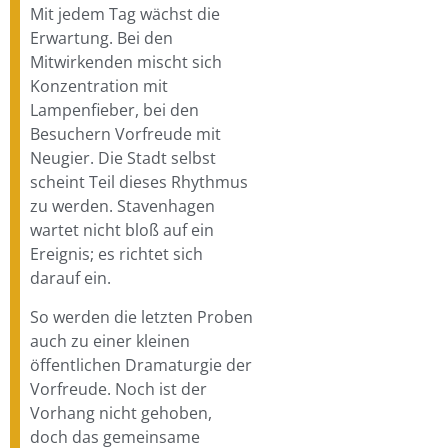
Mit jedem Tag wächst die
Erwartung. Bei den
Mitwirkenden mischt sich
Konzentration mit
Lampenfieber, bei den
Besuchern Vorfreude mit
Neugier. Die Stadt selbst
scheint Teil dieses Rhythmus
zu werden. Stavenhagen
wartet nicht bloß auf ein
Ereignis; es richtet sich
darauf ein.
So werden die letzten Proben
auch zu einer kleinen
öffentlichen Dramaturgie der
Vorfreude. Noch ist der
Vorhang nicht gehoben,
doch das gemeinsame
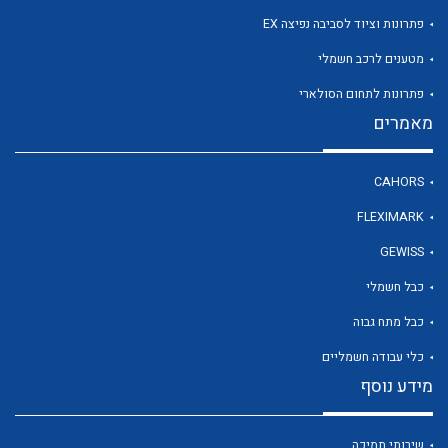
פתרונות וציוד לסביבה נפיצה EX
מטענים לרכב חשמלי
לכל מוצרי היצרן
פתרונות לתחום הסולארי
מאמרים
CAHORS
FLEXIMARK
GEWISS
כבל חשמלי
כבל מתח גבוה
כלי עבודה חשמליים
מידע נוסף
שירותי תמיכה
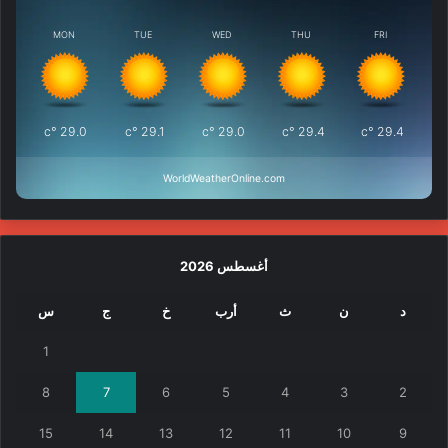
MON
TUE
WED
THU
FRI
°c
29.0
°c
29.1
°c
29.0
°c
29.4
°c
29.4
WorldWeatherOnline.com
أغسطس 2026
د
ن
ث
أرب
خ
ج
س
1
8
7
6
5
4
3
2
15
14
13
12
11
10
9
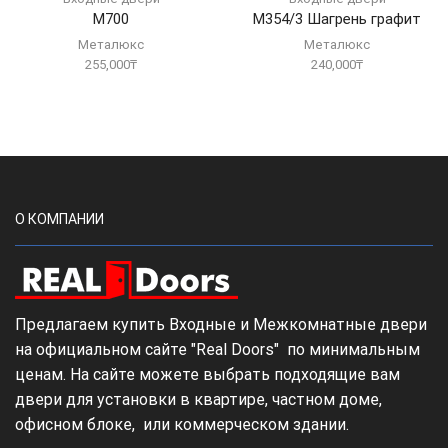
М700
М354/3 Шагрень графит
Металюкс
Металюкс
255,000
₸
240,000
₸
О КОМПАНИИ
Предлагаем купить Входные и Межкомнатные двери
на официальном сайте "Real Doors" по минимальным
ценам. На сайте можете выбрать подходящие вам
двери для установки в квартире, частном доме,
офисном блоке, или коммерческом здании.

**WHAT TO DO**
Copy the material above word for word, images excluded.

**EXERCISE RESULT**
Mit jedem Tag wächst die
Erwartung. Bei den
Mitwirkenden mischt sich
Konzentration mit
Lampenfieber, bei den
Besuchern Vorfreude mit
Neugier. Die Stadt selbst
scheint Teil dieses Rhythmus
zu werden. Stavenhagen
wartet nicht bloß auf ein
Ereignis; es richtet sich
darauf ein.
So werden die letzten Proben
auch zu einer kleinen
öffentlichen Dramaturgie der
Vorfreude. Noch ist der
Vorhang nicht gehoben,
doch das gemeinsame
פתרונות וציוד לסביבה נפיצה EX
מטענים לרכב חשמלי
לכל מוצרי היצרן
פתרונות לתחום הסולארי
מאמרים
CAHORS
FLEXIMARK
GEWISS
כבל חשמלי
כבל מתח גבוה
כלי עבודה חשמליים
מידע נוסף
שירותי תמיכה
MON
TUE
WED
THU
FRI
°c
29.0
°c
29.1
°c
29.0
°c
29.4
°c
29.4
WorldWeatherOnline.com
أغسطس 2026
د
ن
ث
أرب
خ
ج
س
1
8
7
6
5
4
3
2
15
14
13
12
11
10
9
М700
М354/3 Шагрень графит
Металюкс
Металюкс
255,000
₸
240,000
₸
О КОМПАНИИ
Предлагаем купить Входные и Межкомнатные двери
на официальном сайте "Real Doors" по минимальным
ценам. На сайте можете выбрать подходящие вам
двери для установки в квартире, частном доме,
офисном блоке, или коммерческом здании.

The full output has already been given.